Lundquist: Do you also have a telemedicine capability for reach back?
Buck: That whole reach back is a HUGE force multiplier. I witnessed it in Honduras, with a VTC back to, to Walter Reed National Military Medical Center in Bethesda, and they were asking some questions because they had a patient showing some signs of something that they’d never thought in the world they’d see and they needed a little bit more expertise.
Lundquist: Do you also embark some NGO (non-governmental organization) doctors and medical staff for these operations?

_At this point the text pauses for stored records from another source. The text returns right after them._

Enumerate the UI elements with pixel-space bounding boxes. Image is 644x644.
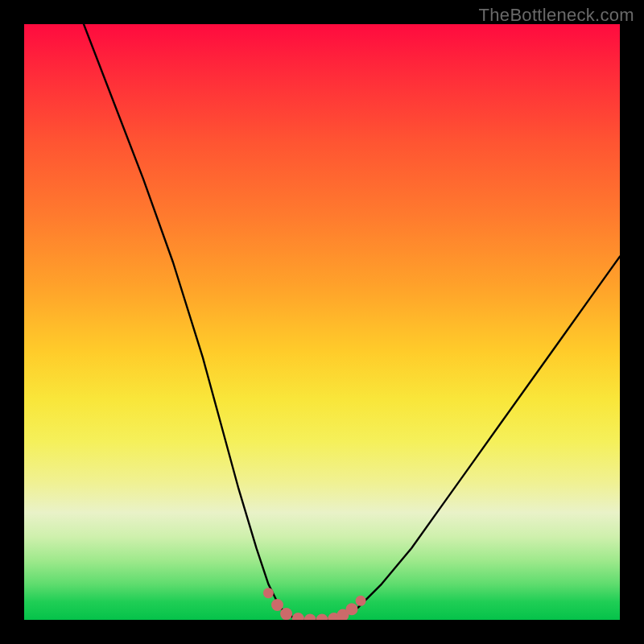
- valley-dot: [356, 596, 366, 606]
- plot-area: [24, 24, 620, 620]
- valley-dots: [263, 588, 366, 620]
- bottleneck-curve: [84, 24, 620, 620]
- chart-stage: TheBottleneck.com: [0, 0, 644, 644]
- valley-dot: [263, 588, 274, 598]
- valley-dot: [292, 613, 304, 620]
- valley-dot: [304, 614, 316, 621]
- watermark-text: TheBottleneck.com: [479, 5, 634, 26]
- valley-dot: [271, 599, 283, 611]
- valley-dot: [280, 608, 292, 620]
- valley-dot: [346, 603, 358, 615]
- valley-dot: [316, 614, 328, 621]
- curve-layer: [24, 24, 620, 620]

Buck: Absolutely! We’re blessed by a lot of NGO organizations. They bring doctors, nurses, dentists, veterinarians, and participate in subject matter expert exchanges we call SMEEs. Give a man a fish, you feed him for a day. Teach a man how to fish, you feed him for a lifetime. There’s a fine balance on providing medical care: you come in and you provide unbelievably good U.S. standard medical care and you help a lot of people – you fix a lot of things that have gone untreated for too long, and you build a lot of goodwill. But we don’t want to put their local doctor out of business, and wipe out what little organic medical capability that village or that town has. We want to build the trust of the local population for their local medical providers to help them. So we find there’s a real fine balance between providing medical services, or loading EPF up with a doctors, nurses, dentists and vets, and provide those SME exchanges at their local hospital or their clinic, stand shoulder-to-shoulder with them, and maybe we share better technique or a better tool so that we leave behind the instruments and the knowledge, but let the local doctor do the work. We want the people to see that their doctors are competent, they should trust them, and when we leave after two or three weeks, we don’t want the local population to wait until we come back next year. That defeats the purpose. And I’m very proud of how we do that.
We want to contribute to a more stable, regional viewpoint of the people that they believe and trust in their government, and they’re healthier, and they’re stronger to take care of themselves and not let nefarious actors come in and take over. We capture that balance.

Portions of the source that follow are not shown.